= PROBLEM DETAILS =
Word for word, and without a single picture, repeat the entries.
[Opening EXTRACTED ENTRIES section]
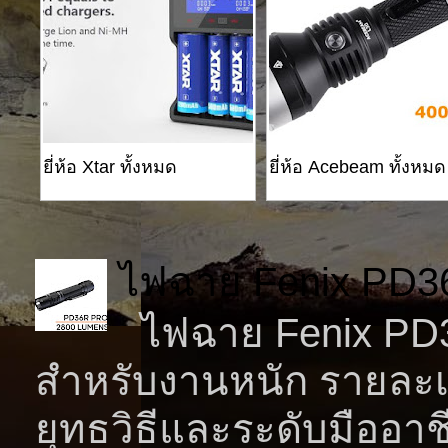
ยี่ห้อ Xtar ทั้งหมด
ยี่ห้อ Acebeam ทั้งหมด
ไฟฉาย Fenix PD3
ไฟฉาย Fenix PD36
สำหรับงานหนัก รายละเ
ยุทธวิธีและระดับมืออาช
[Closing EXTRACTED ENTRIES section]
= SOLUTION TO THIS PROBLEM =
ยี่ห้อ Xtar ทั้งหมด
ยี่ห้อ Acebeam ทั้งหมด
ไฟฉาย Fenix PD3
ไฟฉาย Fenix PD36
สำหรับงานหนัก รายละเ
ยุทธวิธีและระดับมืออาช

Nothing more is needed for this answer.